Indian beauty pageant

Femina Miss India 2020 was the 57th edition of the Femina Miss India beauty pageant. Due to the COVID-19 pandemic, the entire Femina Miss India contest was held digitally for the first time in the contest's history. The competition was divided into four stages, with the grand finale taking place on 10 February 2021 at the Hyatt Regency Hotel in Mumbai.

Suman Rao of Rajasthan crowned Manasa Varanasi of Telangana as the winner, earning the right to represent India at Miss World 2021.

Shivani Jadhav of Chhattisgarh crowned Manika Sheokand of Haryana as her successor. She will represent India at Miss Grand International 2021.

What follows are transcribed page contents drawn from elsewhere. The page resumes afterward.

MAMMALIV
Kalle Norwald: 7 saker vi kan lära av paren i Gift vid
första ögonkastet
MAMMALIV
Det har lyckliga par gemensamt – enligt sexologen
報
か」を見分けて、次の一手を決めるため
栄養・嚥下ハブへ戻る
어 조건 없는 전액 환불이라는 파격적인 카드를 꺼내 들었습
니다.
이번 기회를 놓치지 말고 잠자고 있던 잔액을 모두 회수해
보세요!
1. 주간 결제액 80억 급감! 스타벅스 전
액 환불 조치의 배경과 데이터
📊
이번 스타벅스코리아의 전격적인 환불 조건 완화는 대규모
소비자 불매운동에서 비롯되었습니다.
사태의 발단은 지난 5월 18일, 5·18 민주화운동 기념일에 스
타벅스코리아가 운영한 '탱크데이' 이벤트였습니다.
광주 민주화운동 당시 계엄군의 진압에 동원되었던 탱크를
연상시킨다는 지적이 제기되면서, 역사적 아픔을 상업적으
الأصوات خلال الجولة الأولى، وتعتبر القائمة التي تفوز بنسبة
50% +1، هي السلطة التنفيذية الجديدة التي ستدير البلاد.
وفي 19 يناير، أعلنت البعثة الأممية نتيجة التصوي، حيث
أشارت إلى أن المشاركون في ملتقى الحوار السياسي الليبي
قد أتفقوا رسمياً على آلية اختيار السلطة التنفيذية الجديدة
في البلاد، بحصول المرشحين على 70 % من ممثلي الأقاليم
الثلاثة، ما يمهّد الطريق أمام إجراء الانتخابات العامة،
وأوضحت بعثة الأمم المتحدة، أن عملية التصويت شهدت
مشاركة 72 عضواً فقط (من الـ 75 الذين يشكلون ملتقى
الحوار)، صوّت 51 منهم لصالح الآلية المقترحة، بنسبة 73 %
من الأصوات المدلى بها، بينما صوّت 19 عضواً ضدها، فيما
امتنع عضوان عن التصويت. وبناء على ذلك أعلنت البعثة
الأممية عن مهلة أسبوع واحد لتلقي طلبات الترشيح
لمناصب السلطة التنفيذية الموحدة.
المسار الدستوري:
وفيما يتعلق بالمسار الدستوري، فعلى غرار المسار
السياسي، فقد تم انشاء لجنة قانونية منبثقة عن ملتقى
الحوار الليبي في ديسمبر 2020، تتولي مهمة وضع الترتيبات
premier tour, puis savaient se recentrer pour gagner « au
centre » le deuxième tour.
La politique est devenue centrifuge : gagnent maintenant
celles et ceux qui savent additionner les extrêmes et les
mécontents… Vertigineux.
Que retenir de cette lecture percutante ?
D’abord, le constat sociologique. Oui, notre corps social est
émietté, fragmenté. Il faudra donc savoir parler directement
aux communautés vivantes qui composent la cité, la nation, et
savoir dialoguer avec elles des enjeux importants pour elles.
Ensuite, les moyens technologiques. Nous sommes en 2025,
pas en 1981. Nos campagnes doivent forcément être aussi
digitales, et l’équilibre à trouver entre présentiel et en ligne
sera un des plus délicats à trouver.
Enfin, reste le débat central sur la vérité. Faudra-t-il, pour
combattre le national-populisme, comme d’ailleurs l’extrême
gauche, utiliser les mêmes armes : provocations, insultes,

Runner-up was Femina Miss India Uttar Pradesh, Manya Singh. She graduated from Mumbai's Thakur College of Science and Commerce. The success story of this Mumbai rickshaw driver's daughter has been widely publicised in Indian media.

== Results ==
===Placements===
| For regional group: | For international placement: | |
| width=200px | | |
| width=200px | | |

| Placement | Contestant | International Placement |
| Femina Miss India World 2020 | S Telangana – Manasa Varanasi; | Top 13 |
| Femina Miss India Grand International 2021 | N Haryana – Manika Sheokand; | Top 20 |
| Runner Up | N Uttar Pradesh – Manya Singh; |
| Top 5 | W Gujarat – Khushi Misra; S Karnataka – Rati Hulji; |
| Top 15 | E Chhattisgarh – Angela Kumar; E Jharkhand – Rupali Bhushan; S Kerala – Leena Lal; W Maharashtra – Angelika Sawhney; NE Nagaland – Zuchobeni Tüngoe; N New Delhi – Supriya Dahiya; N Punjab – Karuna Singh; W Rajasthan – Aruna Beniwal; N Uttarakhand – Aishwarya Goel; E West Bengal – Mouli Haldar; |

== Sub Title Awards ==

| Award | Contestant |
|---|---|
| Beauty with a Purpose | Punjab - Karuna Singh |
| Miss Glamorous Look | Mizoram - Lalmuansangi Varte |
| Miss Rampwalk | Telangana - Manasa Varanasi |
| Miss Beautiful Smile | Rajasthan - Aruna Beniwal |
| Miss Lifestyle | Tamil Nadu - Raina Garg |
| Miss Fit and Fabulous | Gujarat - Khushi Misra |
| Miss Sudoku | Goa - Trisha Shetty |
| Miss Fashion Icon | Nagaland - Zuchobeni Tüngoe |
| Miss Shining Star | Punjab - Karuna Singh |
| Miss Photogenic | Haryana - Manika Sheokand |
| Miss Intelligence Quotient | Uttarakhand - Aishwarya Goel |
| Miss Body Beautiful | Rajasthan - Aruna Beniwal |
| Miss Beautiful Skin | Jharkhand - Rupali Bhushan |
| Miss Holistic Health | Chhattisgarh - Angela Kumar |

== Format ==
The registration form was published on the organization's official website on 5 October 2020 and remained open until 2 November 2020. The format was updated to include more reduced height criteria (5 ft 3 in). Shortlisted were 31 finalists, 28 of whom were state representatives, one each from Delhi and Jammu and Kashmir, and a collective representative from the remaining union territories. The contest's progress was scheduled to be completed in four stages, with the grand finale taking place in February 2021.

=== The Four Phases ===
Due to COVID-19 restrictions, the selection and first phase (October & November) of the finals were entirely digital. Applicants for this year's competition went through an online selection process in which they were judged on four key parameters: appearance, personality, talent, interview, and walk down the ramp. A panel judged each candidate, and the entries were narrowed down to groups of finalists for each state.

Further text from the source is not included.